BRUSSELS—While end-of-life tire casings have traditionally taken center stage at the BIR World Recycling Convention, the tires and rubber committee this year focused on recycling of other forms of scrap.
India-based GRP Ltd's joint MD Harsh Gandhi outlined his company's annual production of some 25,000 metric tons of reclaim from butyl inner tubes.
Around three-quarters of this material is sold back to the tire sector for use in inner tubes and tire linings at incorporation rates as high as 12-15 percent, the GRP boss said during the June 2 meeting.
Other applications include sound and vibration damping, said Gandhi, who estimated global butyl reclaim production at 200,000 tons per year—with South Korea, China and India as the largest producers.
Martin von Wolfersdorff, director of Wolfersdorff Consulting in Germany, reported that butyl reclaim volumes in Europe were far lower than those in Asia.
According to von Wolfersdorff, this European reluctance was despite the fact that this "very pure stream (offered) opportunities to recycle rather than downcycle."
On a different front, Malaysia-based Bridge Fields Resources (BFR) has, since 2004, been converting a wide range of rubber scrap into high-quality gum, with major feedstocks including latex gloves.
As explained by chief executive Asmipudin Mohd Ali Jinnah, this pure-stream, single-polymer-structure approach offers "maneuverability" in terms of product options.
Applications include shoes, rubber bands, castor wheels and retread tires, the BFR leaders said, noting that: "Some manufacturers are willing to pay more if they can put it on their labels as 'recycled.' "

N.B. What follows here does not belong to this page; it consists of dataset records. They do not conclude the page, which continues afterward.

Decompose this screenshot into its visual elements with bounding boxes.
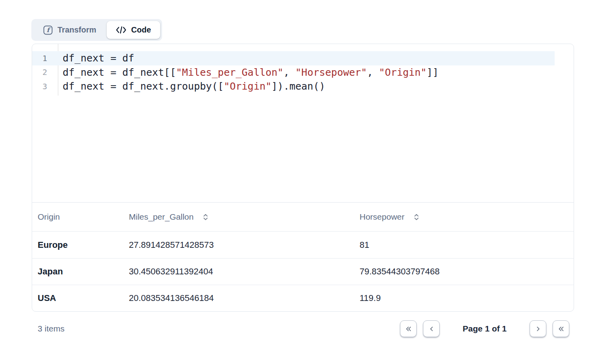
origin-cell: USA [32,293,129,303]
tab-transform-label: Transform [57,25,96,34]
code-line-content: df_next = df_next.groupby(["Origin"]).me… [47,80,325,92]
double-chevron-left-icon [405,326,412,332]
code-line[interactable]: 2 df_next = df_next[["Miles_per_Gallon",… [32,65,574,80]
horsepower-cell: 119.9 [360,293,574,303]
previous-page-button[interactable] [423,320,440,337]
result-table-header: Origin Miles_per_Gallon Horsepower [32,203,574,232]
table-row: Europe 27.891428571428573 81 [32,232,574,258]
page-indicator: Page 1 of 1 [463,324,507,333]
column-header-origin: Origin [32,212,129,222]
horsepower-cell: 81 [360,240,574,250]
code-editor[interactable]: 1 df_next = df 2 df_next = df_next[["Mil… [32,44,574,203]
origin-cell: Japan [32,266,129,277]
sort-miles-per-gallon-button[interactable] [203,213,208,221]
sort-icon [203,213,208,221]
tab-code[interactable]: Code [107,21,160,39]
origin-cell: Europe [32,240,129,250]
code-and-results-panel: 1 df_next = df 2 df_next = df_next[["Mil… [32,44,574,312]
column-header-miles-per-gallon: Miles_per_Gallon [129,212,360,222]
tab-code-label: Code [131,25,151,34]
miles-per-gallon-cell: 20.083534136546184 [129,293,360,303]
table-footer: 3 items Page 1 of 1 [32,312,574,345]
line-number: 1 [32,54,47,63]
transform-code-view: f Transform Code 1 df_next = df [0,0,601,364]
code-line-content: df_next = df_next[["Miles_per_Gallon", "… [47,67,438,78]
last-page-button[interactable] [553,320,569,337]
pagination: Page 1 of 1 [400,320,574,337]
tab-transform[interactable]: f Transform [33,21,107,39]
function-icon: f [43,25,53,35]
code-line[interactable]: 3 df_next = df_next.groupby(["Origin"]).… [32,79,574,94]
column-header-horsepower: Horsepower [360,212,574,222]
chevron-right-icon [535,326,542,332]
next-page-button[interactable] [530,320,546,337]
line-number: 3 [32,82,47,91]
horsepower-cell: 79.83544303797468 [360,266,574,277]
table-row: USA 20.083534136546184 119.9 [32,285,574,311]
sort-icon [414,213,419,221]
view-mode-tabs: f Transform Code [31,19,162,41]
items-count: 3 items [32,324,65,333]
first-page-button[interactable] [400,320,417,337]
line-number: 2 [32,67,47,77]
table-row: Japan 30.450632911392404 79.835443037974… [32,258,574,285]
sort-horsepower-button[interactable] [414,213,419,221]
code-icon [116,26,126,34]
chevron-left-icon [428,326,435,332]
miles-per-gallon-cell: 27.891428571428573 [129,240,360,250]
svg-text:f: f [47,26,51,34]
double-chevron-right-icon [558,326,565,332]
code-line[interactable]: 1 df_next = df [32,51,574,65]
miles-per-gallon-cell: 30.450632911392404 [129,266,360,277]
code-line-content: df_next = df [47,52,134,64]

The BIR meeting also addressed issues around the main technologies for recycling rubber, namely ambient and cryogenic micronization and reclaim/devulcanization.
According to Gandhi, many companies preferred reclaim to micronized rubber powder because of the former's more elastomeric state.
"I think reclaim is here to stay longer because it is more active while crumb rubber is more inert," he said. "In the end, it's all about application performance and how much (recyclate) you can put in without loss of properties."